The government is parcelling out the functions of the former SEF as follows:
- the administration of the asylum and immigration system will move to a new body, the Aliens and Asylum Service (SEA)
- the issuing of passports and residency documents will transfer to the Institute of Registries and Notaries (IRN)
- the inspection of maritime and land borders will move to the Republican Guard (GNR)
- the inspection of airport and cruise frontiers and the responsibility for the expulsion of illegal migrants will move to the Public Security Police (PSP)
- the investigation of illegal migration and trafficking will be undertaken by the Judicial Police (PJ)
As with almost any reorganisation of government services, the changes are proving controversial. In the last twelve months of its existence, over 200 of SEF’s 1800 staff left as a result of job insecurity, resulting in an inevitable tailing off in performance.
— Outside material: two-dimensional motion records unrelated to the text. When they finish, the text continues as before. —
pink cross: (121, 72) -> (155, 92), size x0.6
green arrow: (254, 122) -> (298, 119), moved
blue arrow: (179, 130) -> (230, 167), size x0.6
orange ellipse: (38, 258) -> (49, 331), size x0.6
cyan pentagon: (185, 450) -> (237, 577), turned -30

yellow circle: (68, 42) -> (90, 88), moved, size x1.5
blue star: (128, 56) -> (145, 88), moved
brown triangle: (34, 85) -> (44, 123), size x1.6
Unions have had several rounds of meetings with the government attempting to secure transfer packages and job protection, but progress has been slow. Opposition parties in the Assembly have urged postponement of the changes as uprooting all existing arrangements in the middle of the Ukrainian refugee flow is not ideal. And, as many ex-pats await the move from their old residency documentation to the new biometric cards, now may not be the best time to transfer the responsibility for an already delayed and troubled process.
There is also concern that many of the bodies about to assume new responsibilities are not fully prepared. Training has only just begun for officials who are about to take over new responsibilities within the following weeks.
But, ready or not, the changes are already underway. As is often the case in these circumstances, there may turn out to be something of a gap between the political imperative to do something and the finesse with which the something is actually done. The disaggregation of functions can undoubtedly avoid the excesses of overbearing power and diminished accountability – but it always comes with the risk of being replaced by that unmistakable background noise – of a buck being passed.
James Plaskitt was a member of Parliament in Tony Blair’s government in the UK. He is now retired in the Algarve.